> _Structured page parsing data_:
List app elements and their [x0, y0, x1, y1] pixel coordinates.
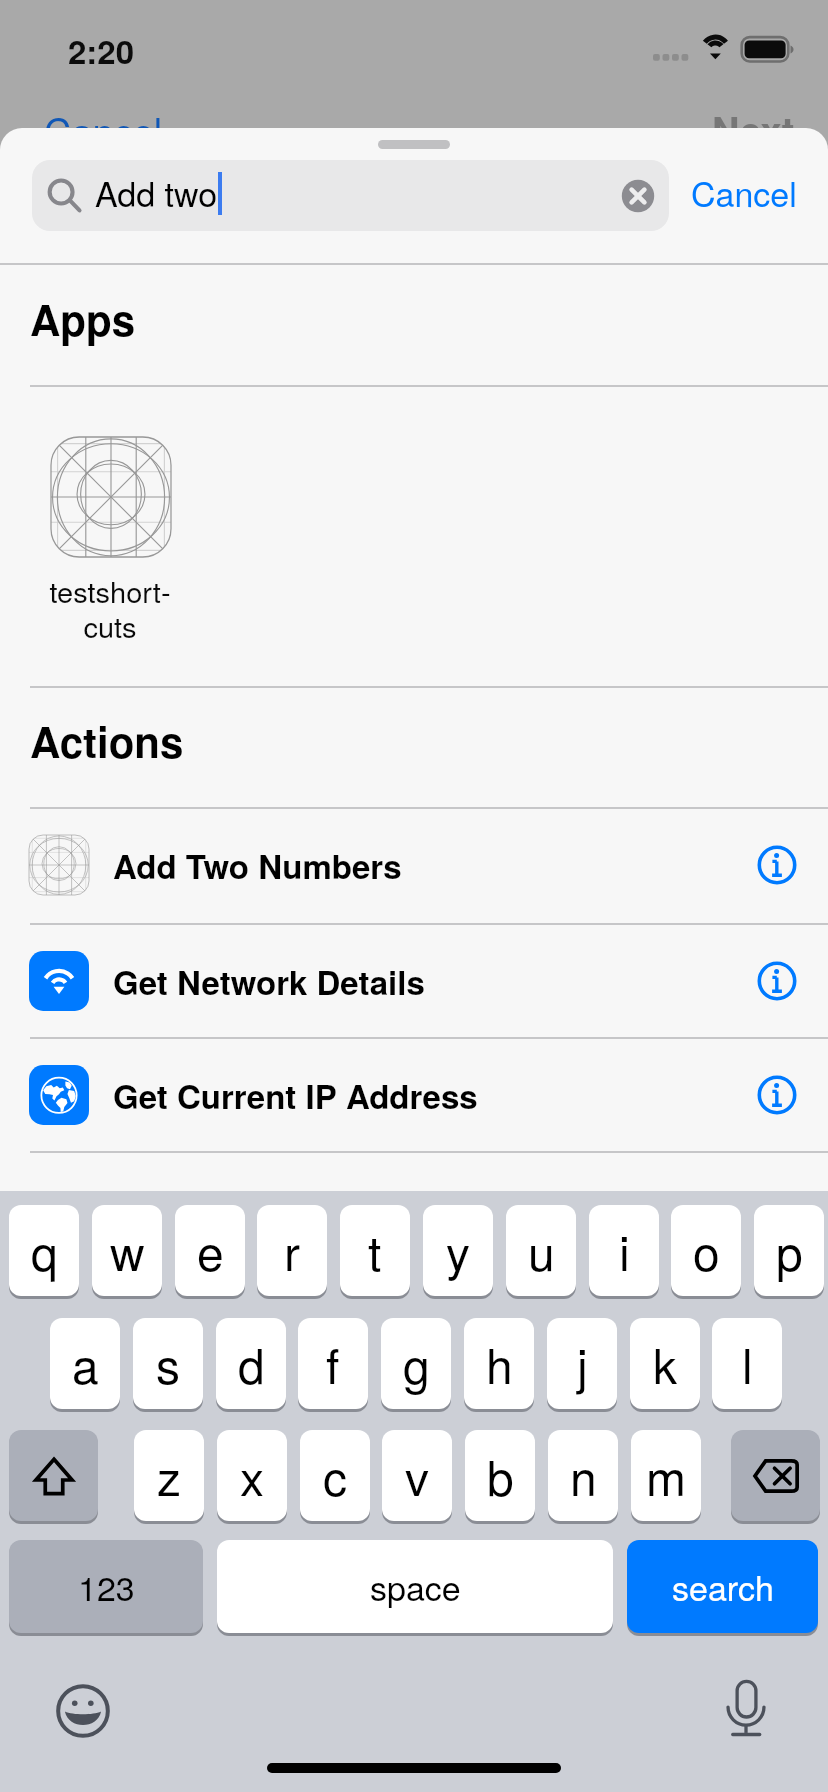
button[interactable]: f [298, 1318, 368, 1409]
staticText: a [72, 1329, 99, 1398]
staticText: Get Current IP Address [113, 1072, 478, 1119]
staticText: e [197, 1216, 224, 1285]
button[interactable]: o [671, 1205, 741, 1296]
staticText: f [326, 1329, 340, 1398]
button[interactable]: Add two [32, 160, 669, 231]
button[interactable]: Dictation [708, 1673, 784, 1749]
button[interactable]: More info [745, 949, 809, 1013]
staticText: Apps [30, 289, 136, 349]
staticText: s [156, 1329, 181, 1398]
button[interactable]: Backspace [731, 1430, 820, 1521]
staticText: n [570, 1441, 597, 1510]
staticText: z [157, 1441, 182, 1510]
staticText: search [672, 1562, 774, 1611]
button[interactable]: y [423, 1205, 493, 1296]
staticText: o [693, 1216, 720, 1285]
button[interactable]: w [92, 1205, 162, 1296]
staticText: c [323, 1441, 348, 1510]
staticText: l [742, 1329, 753, 1398]
button[interactable]: Get Current IP Address [0, 1038, 828, 1152]
button[interactable]: u [506, 1205, 576, 1296]
button[interactable]: Get Network Details [0, 924, 828, 1038]
button[interactable]: Add Two Numbers [0, 808, 828, 922]
button[interactable]: g [381, 1318, 451, 1409]
staticText: v [405, 1441, 430, 1510]
staticText: Cancel [691, 168, 797, 217]
button[interactable]: v [382, 1430, 452, 1521]
staticText: r [284, 1216, 300, 1285]
staticText: space [370, 1562, 461, 1611]
staticText: Actions [30, 711, 184, 771]
staticText: x [240, 1441, 265, 1510]
staticText: k [653, 1329, 678, 1398]
button[interactable]: j [547, 1318, 617, 1409]
staticText: 2:20 [68, 27, 135, 74]
button[interactable]: Clear text [614, 172, 662, 220]
staticText: u [528, 1216, 555, 1285]
button[interactable]: More info [745, 833, 809, 897]
staticText: p [776, 1216, 803, 1285]
staticText: w [110, 1216, 145, 1285]
button[interactable]: r [257, 1205, 327, 1296]
staticText: Get Network Details [113, 958, 425, 1005]
button[interactable]: b [465, 1430, 535, 1521]
button[interactable]: l [712, 1318, 782, 1409]
button[interactable]: p [754, 1205, 824, 1296]
staticText: Cancel [44, 102, 163, 156]
button[interactable]: i [589, 1205, 659, 1296]
button[interactable]: s [133, 1318, 203, 1409]
button[interactable]: a [50, 1318, 120, 1409]
staticText: i [619, 1216, 630, 1285]
staticText: Next [712, 102, 795, 156]
button[interactable]: c [300, 1430, 370, 1521]
button[interactable]: x [217, 1430, 287, 1521]
staticText: Add two [95, 168, 218, 217]
staticText: b [487, 1441, 514, 1510]
button[interactable]: 123 [9, 1540, 203, 1633]
button[interactable]: m [631, 1430, 701, 1521]
staticText: j [577, 1329, 588, 1398]
staticText: m [646, 1441, 686, 1510]
button[interactable]: q [9, 1205, 79, 1296]
staticText: y [446, 1216, 471, 1285]
button[interactable]: Shift [9, 1430, 98, 1521]
staticText: t [368, 1216, 382, 1285]
button[interactable]: Emoji keyboard [45, 1673, 121, 1749]
button[interactable]: h [464, 1318, 534, 1409]
button[interactable]: n [548, 1430, 618, 1521]
button[interactable]: z [134, 1430, 204, 1521]
staticText: h [486, 1329, 513, 1398]
button[interactable]: testshort- cuts [20, 428, 200, 668]
button[interactable]: Cancel [677, 160, 828, 231]
staticText: g [403, 1329, 430, 1398]
button[interactable]: space [217, 1540, 613, 1633]
staticText: q [31, 1216, 58, 1285]
button[interactable]: search [627, 1540, 818, 1633]
button[interactable]: e [175, 1205, 245, 1296]
staticText: d [238, 1329, 265, 1398]
staticText: Add Two Numbers [113, 842, 402, 889]
button[interactable]: More info [745, 1063, 809, 1127]
staticText: 123 [78, 1562, 135, 1611]
button[interactable]: d [216, 1318, 286, 1409]
staticText: testshort- cuts [20, 570, 200, 646]
button[interactable]: t [340, 1205, 410, 1296]
button[interactable]: k [630, 1318, 700, 1409]
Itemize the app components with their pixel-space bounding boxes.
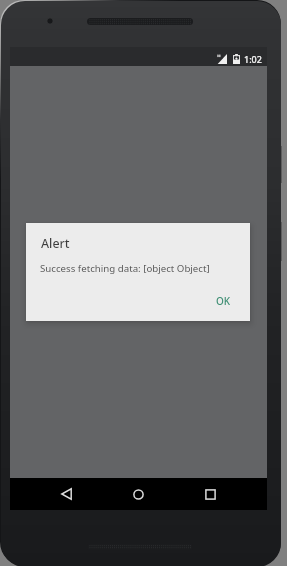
staticText: OK [216,294,231,308]
button[interactable]: Recent apps [180,478,241,510]
staticText: Success fetching data: [object Object] [40,262,210,275]
button[interactable]: Home [97,478,180,510]
button[interactable]: OK [197,288,250,314]
staticText: 1:02 [244,53,262,65]
staticText: Alert [41,235,70,252]
button[interactable]: Back [36,478,97,510]
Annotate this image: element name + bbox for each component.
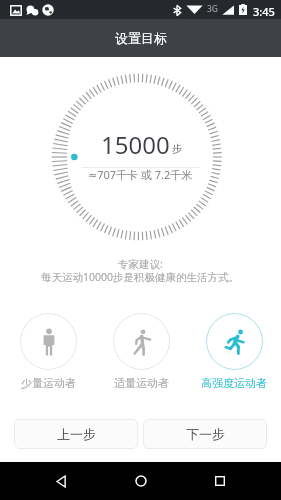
- staticText: 设置目标: [115, 30, 167, 46]
- staticText: 15000: [101, 128, 170, 161]
- staticText: 3:45: [253, 4, 275, 19]
- staticText: 步: [172, 142, 182, 155]
- staticText: 少量运动者: [21, 376, 76, 390]
- staticText: 下一步: [186, 426, 225, 442]
- staticText: 专家建议:: [118, 257, 163, 271]
- staticText: 适量运动者: [114, 376, 169, 390]
- staticText: 3G: [207, 3, 219, 15]
- button[interactable]: 高强度运动者: [189, 313, 279, 390]
- button[interactable]: Home: [122, 462, 160, 500]
- staticText: 上一步: [57, 426, 96, 442]
- button[interactable]: Recents: [201, 462, 239, 500]
- staticText: 每天运动10000步是积极健康的生活方式。: [41, 270, 240, 284]
- staticText: ≈707千卡 或 7.2千米: [88, 167, 193, 182]
- staticText: 高强度运动者: [201, 376, 267, 390]
- button[interactable]: 适量运动者: [96, 313, 186, 390]
- button[interactable]: Back: [42, 462, 80, 500]
- button[interactable]: 少量运动者: [3, 313, 93, 390]
- button[interactable]: 上一步: [14, 419, 138, 449]
- button[interactable]: 下一步: [143, 419, 267, 449]
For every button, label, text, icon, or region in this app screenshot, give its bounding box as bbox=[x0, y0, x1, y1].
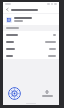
button[interactable] bbox=[3, 45, 59, 52]
button[interactable] bbox=[3, 52, 59, 59]
button[interactable] bbox=[3, 38, 59, 45]
button[interactable]: Back bbox=[5, 7, 10, 12]
button[interactable] bbox=[3, 31, 59, 38]
button[interactable] bbox=[3, 14, 59, 25]
other: Print bbox=[45, 90, 49, 94]
button[interactable]: Print bbox=[40, 87, 54, 97]
button[interactable]: Scan bbox=[8, 87, 21, 100]
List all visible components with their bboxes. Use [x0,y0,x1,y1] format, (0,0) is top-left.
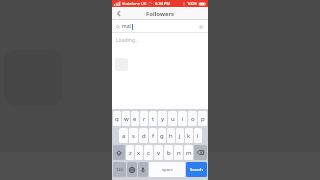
button[interactable]: e [131,111,139,126]
button[interactable]: s [129,128,138,143]
button[interactable]: u [168,111,177,126]
staticText: e [133,115,137,123]
staticText: 123 [116,167,123,172]
staticText: n [177,149,181,157]
staticText: p [201,115,205,123]
staticText: v [157,149,161,157]
staticText: z [129,149,132,157]
button[interactable]: d [139,128,148,143]
staticText: y [161,115,165,123]
button[interactable]: w [122,111,130,126]
staticText: Followers [146,10,174,18]
staticText: Loading... [116,37,140,44]
button[interactable]: Clear [198,24,204,30]
staticText: l [197,132,199,140]
button[interactable]: x [135,145,143,160]
button[interactable]: m [184,145,193,160]
staticText: s [132,132,135,140]
button[interactable]: k [185,128,193,143]
staticText: x [137,149,141,157]
staticText: Vodafone UK [122,1,147,6]
button[interactable]: j [176,128,184,143]
staticText: k [187,132,191,140]
staticText: Search [190,167,203,172]
button[interactable]: y [158,111,167,126]
button[interactable]: g [158,128,166,143]
button[interactable]: i [178,111,187,126]
staticText: u [171,115,175,123]
button[interactable]: Backspace [194,145,207,160]
button[interactable]: c [144,145,153,160]
button[interactable]: p [198,111,207,126]
staticText: c [147,149,150,157]
staticText: o [191,115,195,123]
button[interactable]: z [126,145,134,160]
button[interactable]: v [154,145,163,160]
staticText: a [122,132,126,140]
button[interactable]: Change keyboard [127,162,137,177]
button[interactable]: f [149,128,157,143]
staticText: t [152,115,155,123]
button[interactable]: n [174,145,183,160]
button[interactable] [112,47,208,81]
button[interactable]: a [119,128,128,143]
button[interactable]: space [149,162,185,177]
staticText: i [182,115,184,123]
staticText: q [115,115,119,123]
staticText: space [162,167,173,172]
staticText: 100% [187,1,198,6]
button[interactable]: h [167,128,175,143]
staticText: g [160,132,164,140]
button[interactable]: o [188,111,197,126]
staticText: r [143,115,146,123]
staticText: 8:34 PM [155,1,171,6]
button[interactable]: t [149,111,157,126]
staticText: f [152,132,155,140]
button[interactable]: 123 [113,162,126,177]
staticText: h [169,132,173,140]
button[interactable]: Dictate [138,162,148,177]
staticText: j [179,132,181,140]
button[interactable]: r [140,111,148,126]
button[interactable]: Search [186,162,207,177]
staticText: mal [122,23,131,30]
button[interactable]: l [194,128,202,143]
staticText: w [124,115,129,123]
button[interactable]: Shift [113,145,125,160]
button[interactable]: Back [112,7,126,20]
staticText: b [167,149,171,157]
button[interactable]: b [164,145,173,160]
staticText: d [142,132,146,140]
staticText: m [186,149,192,157]
button[interactable]: q [113,111,121,126]
button[interactable]: mal [112,20,208,33]
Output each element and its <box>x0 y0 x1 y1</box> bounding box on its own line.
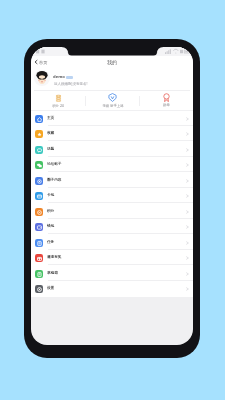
button[interactable]: 话题 <box>31 142 193 157</box>
staticText: 积分 <box>47 209 55 214</box>
button[interactable]: 积分 24 <box>31 92 85 108</box>
staticText: 这人很懒啊,没有签名! <box>54 81 88 86</box>
staticText: 勋章 <box>163 103 170 107</box>
button[interactable]: 论坛帖子 <box>31 157 193 172</box>
staticText: 我的 <box>107 59 117 65</box>
button[interactable]: demo <box>31 70 193 91</box>
staticText: 话题 <box>47 147 55 152</box>
staticText: 等级 新手上路 <box>102 103 124 108</box>
staticText: 设置 <box>47 286 55 291</box>
staticText: 圈子内容 <box>47 178 62 183</box>
button[interactable]: 收藏 <box>31 126 193 141</box>
button[interactable]: 勋章 <box>140 92 193 107</box>
button[interactable]: 卡包 <box>31 188 193 203</box>
button[interactable]: 圈子内容 <box>31 173 193 188</box>
staticText: 积分 24 <box>52 103 64 108</box>
staticText: 论坛帖子 <box>47 162 62 167</box>
staticText: 任务 <box>47 240 55 245</box>
button[interactable]: 等级 新手上路 <box>86 92 139 108</box>
staticText: 卡包 <box>47 193 55 198</box>
staticText: 收藏 <box>47 131 55 136</box>
staticText: demo <box>53 74 65 80</box>
staticText: 主页 <box>47 116 55 121</box>
button[interactable]: 返回首页 <box>34 59 48 65</box>
staticText: 首页 <box>39 60 48 65</box>
staticText: 钱包 <box>47 224 55 229</box>
button[interactable]: 钱包 <box>31 219 193 234</box>
button[interactable]: 任务 <box>31 235 193 250</box>
button[interactable]: 邀请有奖 <box>31 250 193 265</box>
staticText: 邀请有奖 <box>47 255 62 260</box>
button[interactable]: 草稿箱 <box>31 266 193 281</box>
button[interactable]: 积分 <box>31 204 193 219</box>
staticText: 草稿箱 <box>47 271 58 276</box>
button[interactable]: 主页 <box>31 111 193 126</box>
button[interactable]: 设置 <box>31 281 193 296</box>
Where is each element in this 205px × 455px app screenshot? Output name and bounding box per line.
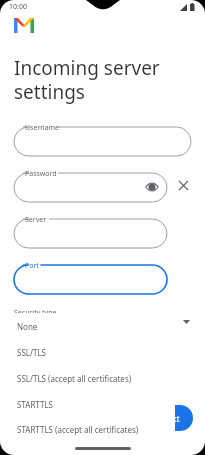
button[interactable]: None (8, 313, 175, 339)
button[interactable]: Open dropdown (180, 316, 192, 328)
staticText: Port (25, 261, 39, 271)
button[interactable]: STARTTLS (8, 391, 175, 417)
staticText: STARTTLS (accept all certificates) (17, 424, 139, 435)
button[interactable]: STARTTLS (accept all certificates) (8, 417, 175, 442)
staticText: STARTTLS (17, 399, 54, 410)
button[interactable]: Server (14, 214, 167, 248)
staticText: Next (160, 412, 180, 424)
staticText: SSL/TLS (accept all certificates) (17, 373, 132, 384)
button[interactable]: SSL/TLS (accept all certificates) (8, 365, 175, 391)
staticText: Password (25, 169, 57, 179)
staticText: Server (25, 215, 47, 225)
button[interactable]: Port (14, 260, 167, 294)
button[interactable]: SSL/TLS (8, 339, 175, 365)
staticText: SSL/TLS (17, 347, 46, 358)
staticText: 10:00 (9, 2, 27, 12)
staticText: None (17, 321, 38, 332)
staticText: Incoming server settings (14, 55, 160, 104)
button[interactable]: Clear (175, 177, 191, 193)
staticText: Security type (14, 308, 57, 318)
button[interactable]: Password (14, 168, 167, 202)
button[interactable]: Next (147, 405, 193, 431)
button[interactable]: Username (14, 122, 191, 156)
staticText: Username (25, 123, 60, 133)
button[interactable]: Show password (145, 180, 159, 194)
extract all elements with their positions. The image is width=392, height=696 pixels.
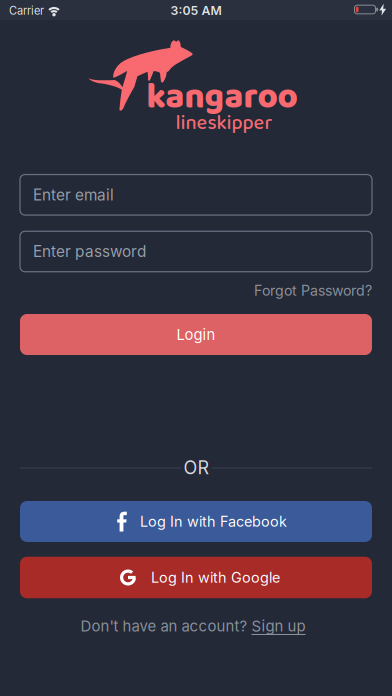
staticText: 3:05 AM (170, 3, 222, 18)
staticText: Forgot Password? (254, 282, 372, 299)
staticText: Enter password (33, 242, 146, 261)
button[interactable]: Login (20, 314, 372, 355)
button[interactable]: Sign up (252, 617, 306, 635)
button[interactable]: Log In with Facebook (20, 501, 372, 542)
button[interactable]: Enter email (20, 175, 372, 215)
button[interactable]: Enter password (20, 231, 372, 272)
staticText: OR (184, 457, 210, 479)
staticText: lineskipper (176, 108, 272, 140)
button[interactable]: Forgot Password? (254, 282, 372, 299)
staticText: kangaroo (146, 70, 298, 125)
button[interactable]: Log In with Google (20, 557, 372, 598)
staticText: Log In with Facebook (140, 513, 287, 530)
staticText: Enter email (33, 186, 114, 204)
staticText: Login (176, 326, 216, 343)
staticText: Don't have an account? (80, 617, 248, 635)
staticText: Carrier (9, 4, 44, 17)
staticText: Log In with Google (151, 569, 280, 586)
staticText: Sign up (252, 617, 306, 635)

> _Problem to work on_: List each line of the records that holds the string "Port".

> _Result for this task_:
staticText: Port (25, 261, 39, 271)
button[interactable]: Port (14, 260, 167, 294)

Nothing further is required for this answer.